Exercise requirements: Could you return every record below exactly as it stands, leaving out the pictures?

[Record extracts]

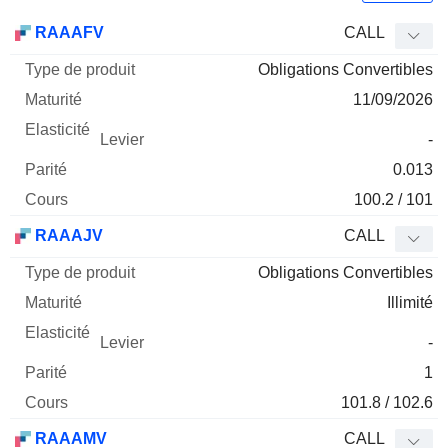
Type
RAAAFV
CALL
de
Obligations Convertibles
Mnemo
Type
produit
Maturité
Elasticité
Levier
Parité
Co
11/09/2026
-
0.013
100.2 / 101
RAAAJV
CALL
Obligations Convertibles
Illimité
-
1
101.8 / 102.6
RAAAMV
CALL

[/Record extracts]

Exercise answer:
Type
RAAAFV
CALL
de
Obligations Convertibles
Mnemo
Type
produit
Maturité
Elasticité
Levier
Parité
Co
11/09/2026
-
0.013
100.2 / 101
RAAAJV
CALL
Obligations Convertibles
Illimité
-
1
101.8 / 102.6
RAAAMV
CALL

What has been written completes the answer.